Work instructions ::
Check every line of the material below for the string "مکانیکی", and return the ones that have it.

Source information ::
▬▬▬▬▬▬▬▬▬▬

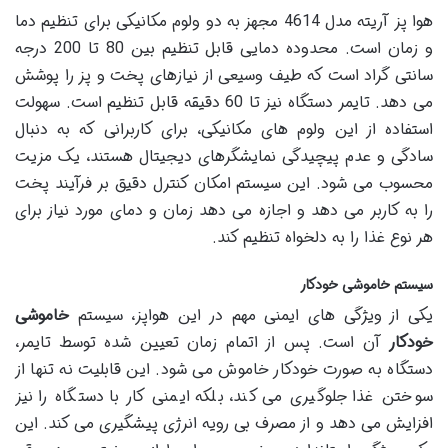
هوا پز آریته مدل 4614 مجهز به دو ولوم مکانیکی برای تنظیم دما
و زمان است. محدوده دمایی قابل تنظیم بین 80 تا 200 درجه
سانتی گراد است که طیف وسیعی از نیازهای پخت و پز را پوشش
می دهد. تایمر دستگاه نیز تا 60 دقیقه قابل تنظیم است. سهولت
استفاده از این ولوم های مکانیکی، برای کاربرانی که به دنبال
سادگی و عدم پیچیدگی نمایشگرهای دیجیتال هستند، یک مزیت
محسوب می شود. این سیستم امکان کنترل دقیق بر فرآیند پخت
را به کاربر می دهد و اجازه می دهد زمان و دمای مورد نیاز برای
هر نوع غذا را به دلخواه تنظیم کند.
سیستم خاموشی خودکار
یکی از ویژگی های ایمنی مهم در این هواپز، سیستم
خاموشی
خودکار
آن است. پس از اتمام زمان تعیین شده توسط تایمر،
دستگاه به صورت خودکار خاموش می شود. این قابلیت نه تنها از
سوختن غذا جلوگیری می کند، بلکه ایمنی کار با دستگاه را نیز
افزایش می دهد و از مصرف بی رویه انرژی پیشگیری می کند. این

▬▬▬▬▬▬▬▬▬▬

Expected answer ::
هوا پز آریته مدل 4614 مجهز به دو ولوم مکانیکی برای تنظیم دما
استفاده از این ولوم های مکانیکی، برای کاربرانی که به دنبال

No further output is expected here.